Jean Oury, Séminaire de La Borde du 21 avril 1990
Je voyais un homme tout à l’heure, en consultation, « bloqué » depuis des années. Il était venu il y a un an. Il était resté une journée ici, mais était vite reparti ; ça lui avait fait peur. Moi-même, je lui avais fait peur ! Pour lui, j’étais « une tête pensante », tandis que lui se figurait n’avoir pas de « tête » du tout, que rien ne s’inscrivait. Un fond ni mélancolique, ni vraiment dépressif, mais plein d’arrière-mondes qu’il ne pouvait pas dire. Il voulait que je lui affirme qu’il était détérioré, à force d’avoir bu. Il disait que son père aussi avait été un soulot, un « pauvre type ».

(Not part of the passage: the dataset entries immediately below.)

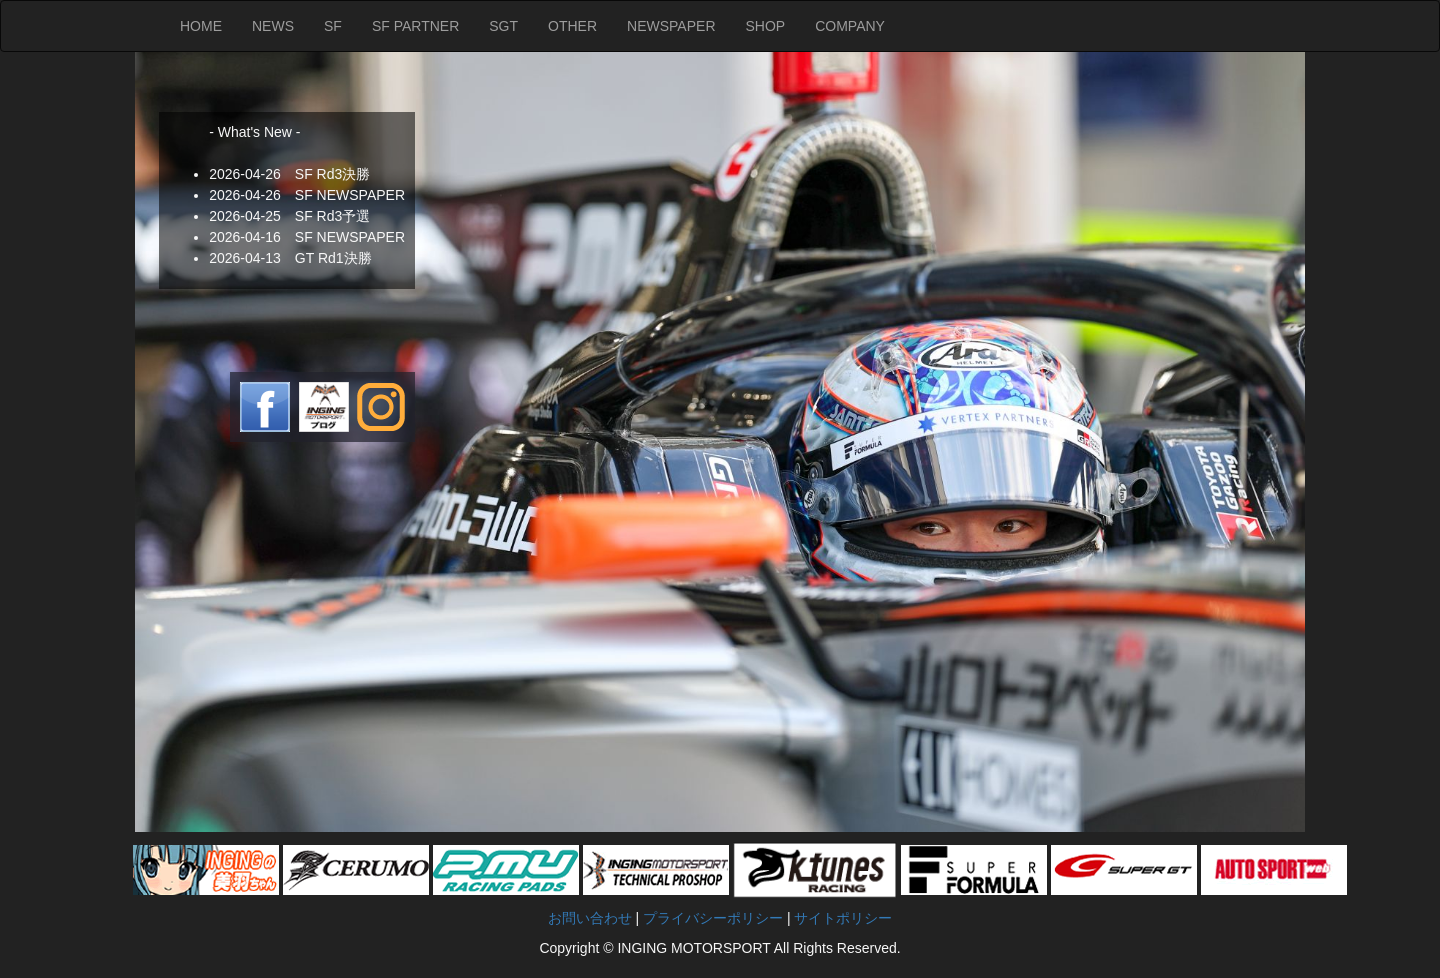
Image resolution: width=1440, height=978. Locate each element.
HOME (201, 26)
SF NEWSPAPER (350, 195)
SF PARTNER (415, 26)
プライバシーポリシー (715, 918)
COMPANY (850, 26)
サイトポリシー (843, 918)
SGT (503, 26)
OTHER (572, 26)
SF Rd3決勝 (332, 174)
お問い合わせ (590, 918)
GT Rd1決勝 (333, 258)
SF (333, 26)
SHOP (766, 26)
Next (151, 442)
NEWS (273, 26)
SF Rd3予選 (332, 216)
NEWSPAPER (671, 26)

Je feuilletais une revue ces jours-ci – il en arrive des paquets chaque jour ! – « Ca y est, on a trouvé dans le chromosome machin deux gènes… L’alcoolisme est héréditaire, etc. ». Ca peut justifier qu’il n’est pas nécessaire d’avoir de position « morale » avec les alcooliques : c’est héréditaire. Quand même ! Dans un sens, c’est vrai, il ne faut pas avoir de position « morale », car ça augmente la culpabilité et ça devient horrible. Mais que ce soit justifié par le fait que le chromo¬some s’est tordu et que ça se transmet depuis Vercingétorix ! Non ! Remarquez que Vercingétorix devait boire de l’hydromel.

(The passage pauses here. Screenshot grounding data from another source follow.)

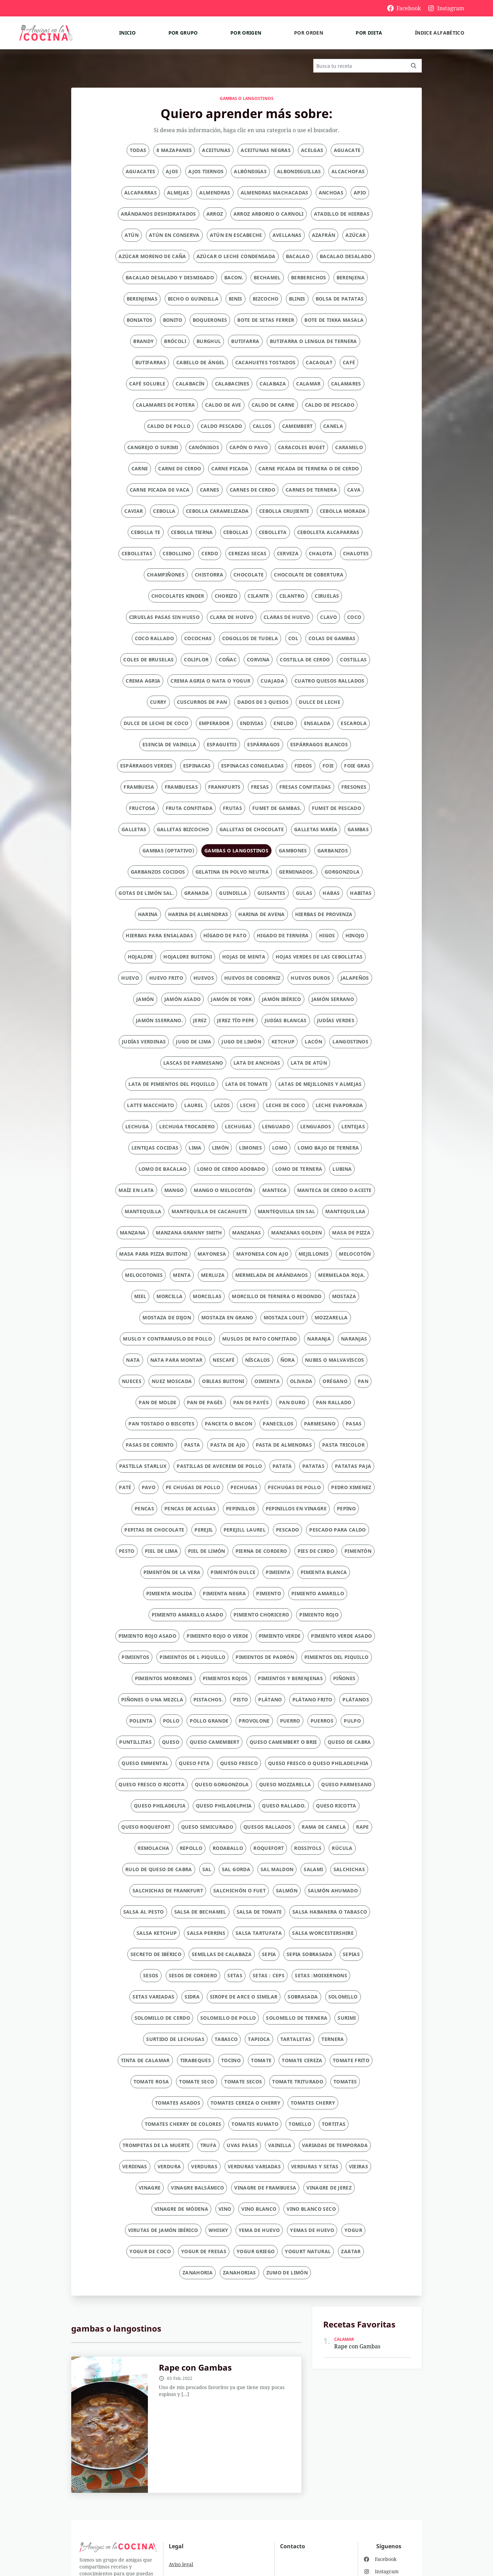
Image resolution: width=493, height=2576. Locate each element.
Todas (138, 150)
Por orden (308, 32)
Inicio (127, 32)
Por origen (246, 32)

Alors, ce type-là, il a pu me dire, au bout d’un certain temps, d’un quart d’heure (je suis pressé, tout le temps), des trucs qui n’avaient pas pu émerger, mais qui n’étaient pas vraiment « refoulés »… Il les avait là, sur la patate. On peut dire qu’il n’avait pas d’inconscient ; il avait une patate, qui commençait à pourrir. En venant, il a fait la gueule à sa femme dans la voiture et lui a dit : « Tu ne rentreras pas au bureau, ce coup-ci ! ». Il avait pris cette décision héroïque. Comme il est quand même un peu primitif d’allure, je me suis demandé : « Pourquoi lui a t’il dit ça ? Pauvre bonne femme ! ». Mais il avait raison. Après, il s’est détendu. Au bout de vingt minutes, il m’a dit : « eh bien, je me sens mieux d’avoir dit tout ça ». Il faut dire que lui, comme « paroxysmal », il s’y entend. On pourrait dire « hy+ », mais pas toujours ; ses passages à l’acte peuvent être extérieurs ou intérieurs ; mais toujours limite, dangereux. Puis il m’a dit : « Eh bien, j’ai moins peur »… Il était content et je lui ai dit : « Il faudra que je vous revois » – « Quand vous voulez ! Et tout seul ! » – D’ailleurs, il a ajouté : « Je suis tombé sur une bonne-femme qui est drôlement bien ! Elle est patiente ! ».